Implementation of database relation join operators - Hash Join and Sort Merge Join
Given M memory blocks and two large relations R(X,Y)and S(Y,Z). There are iterators for the following operations.
- SortMerge Join
- open()- Create sorted sublists for R and S, each of size M blocks.
- getnext()- Use 1 block for each sublist and get minimum of R & S. Joins this minimum Y value with the other table and return. Checks for B(R)+B(S)<M^2
- close()- close all files
- Hash Join
- open()- Create M1 hashed sublists for R and S
- getnext()- For each Ri and Si thus created, loads the smaller of the two in the main memory and creates a search structure over it. Then recursively loads the other file in the remaining blocks and for each record of this file, search corresponding records (with same join attribute value) from the other file. Checks for min(B(R),B(S))<M^2
- close()- close all files
Join condition is (R.Y==S.Y). One block is used for output which is filled by row returned by getnext() and when it gets full, appends it to the output file and continues.

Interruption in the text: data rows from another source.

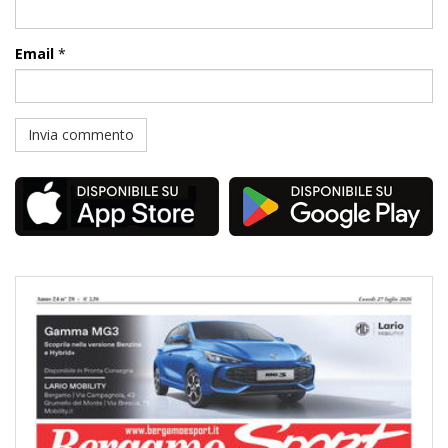
Email
*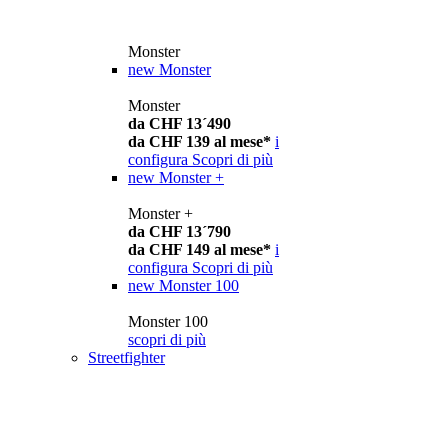
Monster
new
Monster
Monster
da CHF 13´490
da CHF 139 al mese*
i
configura
Scopri di più
new
Monster +
Monster +
da CHF 13´790
da CHF 149 al mese*
i
configura
Scopri di più
new
Monster 100
Monster 100
scopri di più
Streetfighter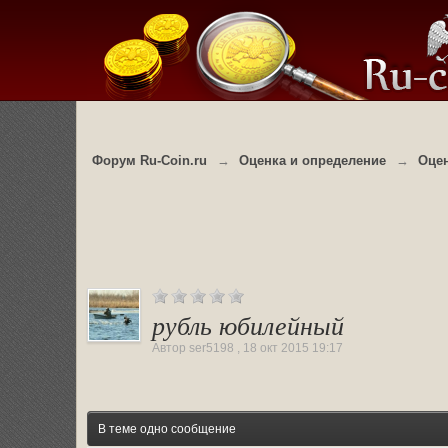
Форум Ru-Coin.ru
→
Оценка и определение
→
Оце
рубль юбилейный
Автор
ser5198
,
18 окт 2015 19:17
В теме одно сообщение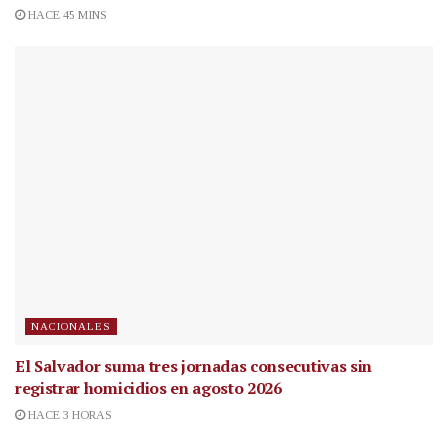
HACE 45 MINS
NACIONALES
El Salvador suma tres jornadas consecutivas sin
registrar homicidios en agosto 2026
HACE 3 HORAS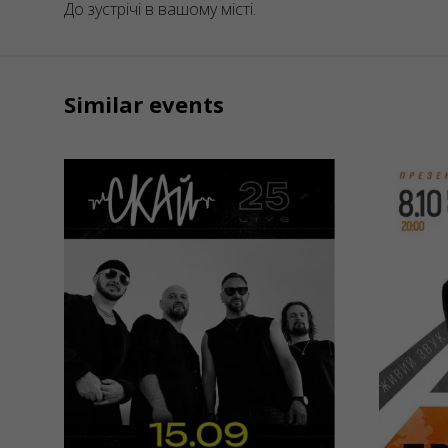
До зустрічі в вашому місті.
Similar events
15/09/2026
08/
20:00
СКАЙ. 25 років
Дру
на сцені
30 
Kraków, Hype Park
Krakó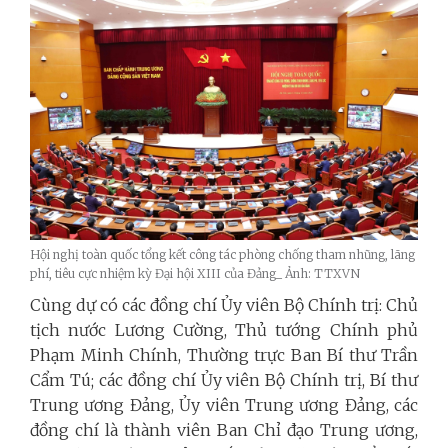
Hội nghị toàn quốc tổng kết công tác phòng chống tham nhũng, lãng
phí, tiêu cực nhiệm kỳ Đại hội XIII của Đảng_ Ảnh: TTXVN
Cùng dự có các đồng chí Ủy viên Bộ Chính trị: Chủ
tịch nước Lương Cường, Thủ tướng Chính phủ
Phạm Minh Chính, Thường trực Ban Bí thư Trần
Cẩm Tú; các đồng chí Ủy viên Bộ Chính trị, Bí thư
Trung ương Đảng, Ủy viên Trung ương Đảng, các
đồng chí là thành viên Ban Chỉ đạo Trung ương,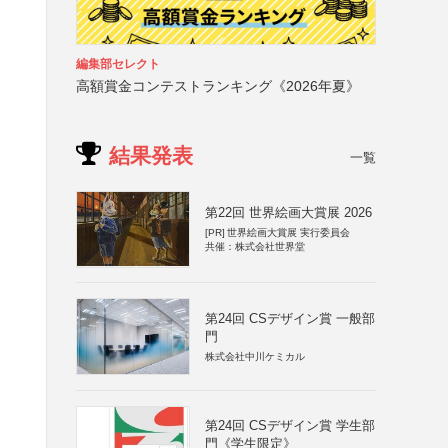
編集部セレクト
高額賞金コンテストランキング《2026年夏》
結果発表
一覧
第22回 世界絵画大賞展 2026
[PR]
世界絵画大賞展 実行委員会
共催：株式会社世界堂
第24回 CSデザイン賞 一般部
門
株式会社中川ケミカル
第24回 CSデザイン賞 学生部
門《学生限定》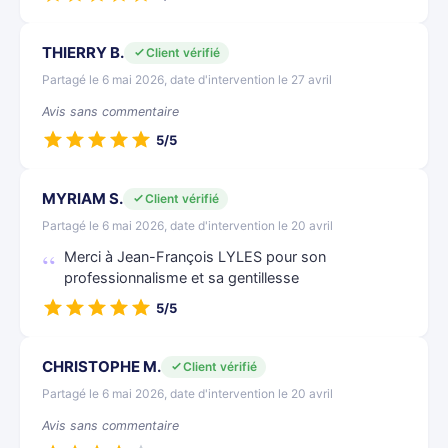
THIERRY B.
Client vérifié
Partagé le 6 mai 2026, date d'intervention le 27 avril
Avis sans commentaire
5/5
MYRIAM S.
Client vérifié
Partagé le 6 mai 2026, date d'intervention le 20 avril
Merci à Jean-François LYLES pour son
professionnalisme et sa gentillesse
5/5
CHRISTOPHE M.
Client vérifié
Partagé le 6 mai 2026, date d'intervention le 20 avril
Avis sans commentaire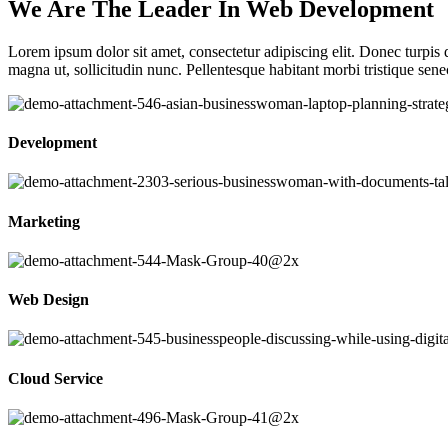
We Are The Leader In Web Development
Lorem ipsum dolor sit amet, consectetur adipiscing elit. Donec turpis
magna ut, sollicitudin nunc. Pellentesque habitant morbi tristique senec
Development
Marketing
Web Design
Cloud Service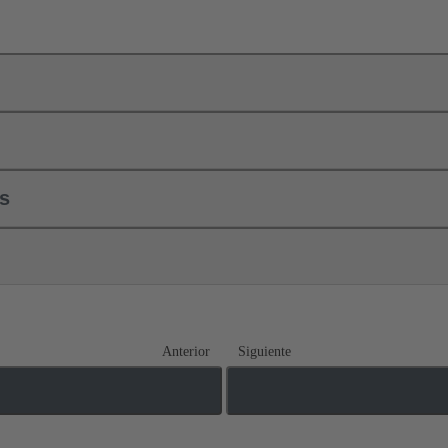
ls
Anterior
Siguiente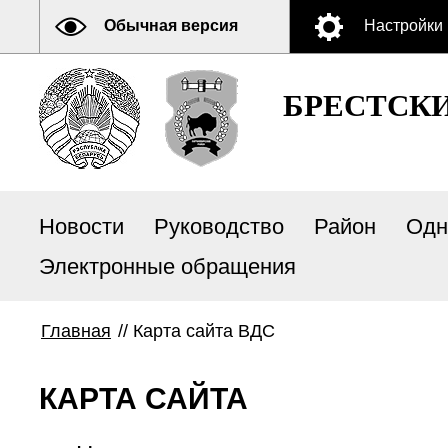
Обычная версия
Настройки
БРЕСТСК
Новости
Руководство
Район
Одн
Электронные обращения
Главная
//
Карта сайта ВДС
КАРТА САЙТА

- Path to file containing relation R
- Path to file containing relation S
- Type of join sort/hash
- Number of blocks
Note that all attributes, X, Y and Z must be strings and Y may be a non-key attribute.
Assumed that each block can store 100 tuples for both relations, R and S.
The bash script named run.sh
is used to compile and run your code. The command for execution would be of the form:
run.sh <path of R file> <path of S file><sort/hash> <M>
<R filename>_<S filename>_join.txt
(Kindly note it contains only R & S base filename and not their path).
Use the generator folder to generate sample inputs.